WORK TO COMPLETE:
Below is a listing to write out in full, exactly as given, without its pictures.

GIVEN DATA:
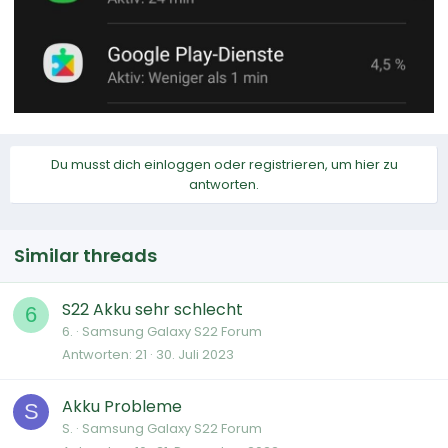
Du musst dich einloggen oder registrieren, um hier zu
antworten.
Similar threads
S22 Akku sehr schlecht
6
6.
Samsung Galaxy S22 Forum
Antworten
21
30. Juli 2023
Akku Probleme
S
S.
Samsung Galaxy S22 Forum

EXERCISE RESPONSE:
Du musst dich einloggen oder registrieren, um hier zu
antworten.
Similar threads
S22 Akku sehr schlecht
6
6.
Samsung Galaxy S22 Forum
Antworten
21
30. Juli 2023
Akku Probleme
S
S.
Samsung Galaxy S22 Forum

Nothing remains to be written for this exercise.